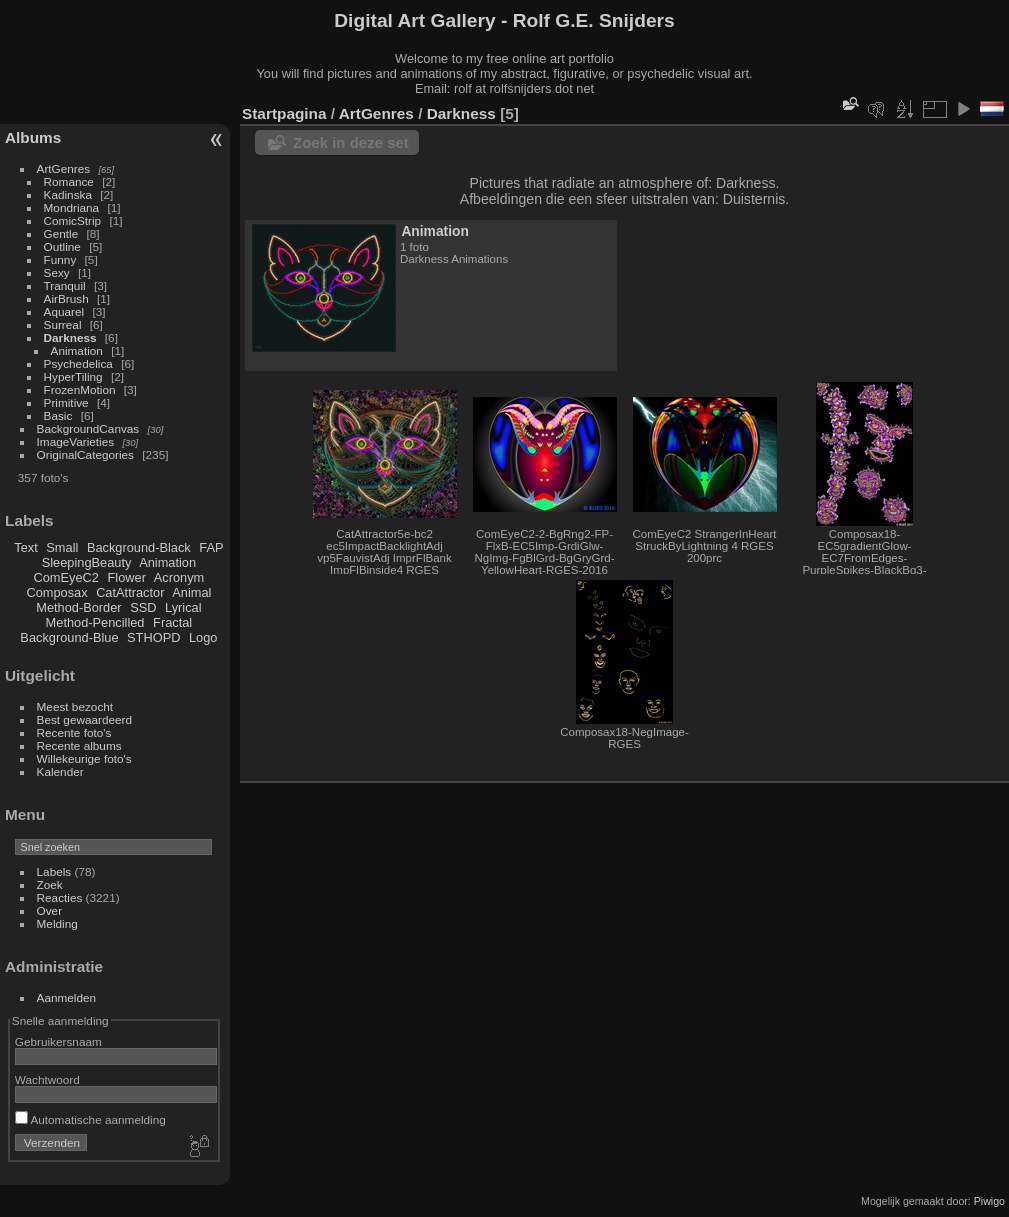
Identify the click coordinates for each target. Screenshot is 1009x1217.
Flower (127, 577)
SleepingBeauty (87, 562)
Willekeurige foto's (84, 758)
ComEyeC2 (66, 577)
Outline (62, 246)
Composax (56, 592)
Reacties (60, 897)
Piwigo (989, 1201)
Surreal (63, 324)
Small (62, 547)
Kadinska (68, 194)
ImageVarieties (76, 441)
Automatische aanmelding (90, 1119)
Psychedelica (78, 363)
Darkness (70, 337)
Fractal (172, 622)
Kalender (60, 771)
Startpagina (284, 113)
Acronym (179, 577)
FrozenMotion (80, 389)
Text (25, 547)
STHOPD (153, 637)
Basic (58, 415)
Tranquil (65, 285)
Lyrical (183, 607)
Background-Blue (69, 637)
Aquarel (64, 311)
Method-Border (78, 607)
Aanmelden (67, 997)
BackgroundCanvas (88, 428)
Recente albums (79, 745)
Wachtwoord (47, 1079)
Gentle (61, 233)
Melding (57, 923)
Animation (77, 350)
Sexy (57, 272)
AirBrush (66, 298)
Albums (33, 137)
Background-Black (139, 547)
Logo (203, 637)
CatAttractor (130, 592)
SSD (143, 607)
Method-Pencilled (95, 622)
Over (50, 910)
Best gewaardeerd (85, 719)
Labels (54, 871)
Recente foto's (74, 732)
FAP (211, 547)
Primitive (66, 402)
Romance (69, 181)
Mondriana (72, 207)
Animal (191, 592)
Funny (60, 259)
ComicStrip (73, 220)
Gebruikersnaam (58, 1041)
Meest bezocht (75, 706)
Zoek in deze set (351, 142)
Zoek (50, 884)
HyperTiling (73, 376)
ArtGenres (64, 168)
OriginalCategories (85, 454)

________________________________________

Work task - Above are the records; copy exactly the lines from the one with "Text (25, 547)" through the final line.

Exercise response -
Text (25, 547)
STHOPD (153, 637)
Basic (58, 415)
Tranquil (65, 285)
Lyrical (183, 607)
Background-Blue (69, 637)
Aquarel (64, 311)
Method-Border (78, 607)
Aanmelden (67, 997)
BackgroundCanvas (88, 428)
Recente albums (79, 745)
Wachtwoord (47, 1079)
Gentle (61, 233)
Melding (57, 923)
Animation (77, 350)
Sexy (57, 272)
AirBrush (66, 298)
Albums (33, 137)
Background-Black (139, 547)
Logo (203, 637)
CatAttractor (130, 592)
SSD (143, 607)
Method-Pencilled (95, 622)
Over (50, 910)
Best gewaardeerd (85, 719)
Labels (54, 871)
Recente foto's (74, 732)
FAP (211, 547)
Primitive (66, 402)
Romance (69, 181)
Mondriana (72, 207)
Animal (191, 592)
Funny (60, 259)
ComicStrip (73, 220)
Gebruikersnaam (58, 1041)
Meest bezocht (75, 706)
Zoek in deze set (351, 142)
Zoek (50, 884)
HyperTiling (73, 376)
ArtGenres (64, 168)
OriginalCategories (85, 454)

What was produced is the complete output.